··· Supplied data

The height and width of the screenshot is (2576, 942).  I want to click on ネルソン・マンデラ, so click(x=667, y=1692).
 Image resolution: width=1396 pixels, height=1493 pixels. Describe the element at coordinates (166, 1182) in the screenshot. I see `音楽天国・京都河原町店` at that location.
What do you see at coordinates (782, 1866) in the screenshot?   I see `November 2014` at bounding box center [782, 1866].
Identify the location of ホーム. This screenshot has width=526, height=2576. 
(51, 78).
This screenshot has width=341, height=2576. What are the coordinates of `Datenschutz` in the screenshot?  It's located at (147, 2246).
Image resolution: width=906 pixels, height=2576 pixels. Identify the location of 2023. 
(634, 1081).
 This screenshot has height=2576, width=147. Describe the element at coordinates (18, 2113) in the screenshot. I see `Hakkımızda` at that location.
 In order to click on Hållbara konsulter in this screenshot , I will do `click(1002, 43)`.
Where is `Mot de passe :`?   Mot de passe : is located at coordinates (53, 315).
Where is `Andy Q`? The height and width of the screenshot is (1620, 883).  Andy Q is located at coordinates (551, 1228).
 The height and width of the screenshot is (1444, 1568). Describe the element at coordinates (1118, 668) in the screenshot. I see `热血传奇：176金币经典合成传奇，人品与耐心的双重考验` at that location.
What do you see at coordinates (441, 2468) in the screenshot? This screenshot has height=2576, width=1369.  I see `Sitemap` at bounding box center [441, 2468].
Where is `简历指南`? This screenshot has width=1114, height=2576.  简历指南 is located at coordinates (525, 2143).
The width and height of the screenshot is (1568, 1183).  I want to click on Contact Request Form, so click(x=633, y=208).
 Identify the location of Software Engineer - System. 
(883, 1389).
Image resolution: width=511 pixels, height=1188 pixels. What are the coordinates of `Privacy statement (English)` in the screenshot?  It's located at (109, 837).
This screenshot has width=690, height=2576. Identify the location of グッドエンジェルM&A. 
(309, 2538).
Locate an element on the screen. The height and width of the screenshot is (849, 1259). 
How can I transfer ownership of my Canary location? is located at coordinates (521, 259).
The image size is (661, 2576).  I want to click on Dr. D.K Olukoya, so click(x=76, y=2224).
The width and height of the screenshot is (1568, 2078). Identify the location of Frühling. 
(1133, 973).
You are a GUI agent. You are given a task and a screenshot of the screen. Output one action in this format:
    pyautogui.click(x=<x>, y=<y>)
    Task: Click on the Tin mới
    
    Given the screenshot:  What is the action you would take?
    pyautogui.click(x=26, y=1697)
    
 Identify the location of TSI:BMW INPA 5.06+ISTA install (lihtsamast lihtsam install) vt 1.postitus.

······

* Work instructions *
Every record above must be printed again exactly.

* Task solution *
The height and width of the screenshot is (2576, 942).  I want to click on ネルソン・マンデラ, so click(x=667, y=1692).
 Image resolution: width=1396 pixels, height=1493 pixels. Describe the element at coordinates (166, 1182) in the screenshot. I see `音楽天国・京都河原町店` at that location.
What do you see at coordinates (782, 1866) in the screenshot?   I see `November 2014` at bounding box center [782, 1866].
Identify the location of ホーム. This screenshot has width=526, height=2576. 
(51, 78).
This screenshot has width=341, height=2576. What are the coordinates of `Datenschutz` in the screenshot?  It's located at (147, 2246).
Image resolution: width=906 pixels, height=2576 pixels. Identify the location of 2023. 
(634, 1081).
 This screenshot has height=2576, width=147. Describe the element at coordinates (18, 2113) in the screenshot. I see `Hakkımızda` at that location.
 In order to click on Hållbara konsulter in this screenshot , I will do `click(1002, 43)`.
Where is `Mot de passe :`?   Mot de passe : is located at coordinates (53, 315).
Where is `Andy Q`? The height and width of the screenshot is (1620, 883).  Andy Q is located at coordinates (551, 1228).
 The height and width of the screenshot is (1444, 1568). Describe the element at coordinates (1118, 668) in the screenshot. I see `热血传奇：176金币经典合成传奇，人品与耐心的双重考验` at that location.
What do you see at coordinates (441, 2468) in the screenshot? This screenshot has height=2576, width=1369.  I see `Sitemap` at bounding box center [441, 2468].
Where is `简历指南`? This screenshot has width=1114, height=2576.  简历指南 is located at coordinates (525, 2143).
The width and height of the screenshot is (1568, 1183).  I want to click on Contact Request Form, so click(x=633, y=208).
 Identify the location of Software Engineer - System. 
(883, 1389).
Image resolution: width=511 pixels, height=1188 pixels. What are the coordinates of `Privacy statement (English)` in the screenshot?  It's located at (109, 837).
This screenshot has width=690, height=2576. Identify the location of グッドエンジェルM&A. 
(309, 2538).
Locate an element on the screen. The height and width of the screenshot is (849, 1259). 
How can I transfer ownership of my Canary location? is located at coordinates (521, 259).
The image size is (661, 2576).  I want to click on Dr. D.K Olukoya, so click(x=76, y=2224).
The width and height of the screenshot is (1568, 2078). Identify the location of Frühling. 
(1133, 973).
You are a GUI agent. You are given a task and a screenshot of the screen. Output one action in this format:
    pyautogui.click(x=<x>, y=<y>)
    Task: Click on the Tin mới
    
    Given the screenshot:  What is the action you would take?
    pyautogui.click(x=26, y=1697)
    
 Identify the location of TSI:BMW INPA 5.06+ISTA install (lihtsamast lihtsam install) vt 1.postitus.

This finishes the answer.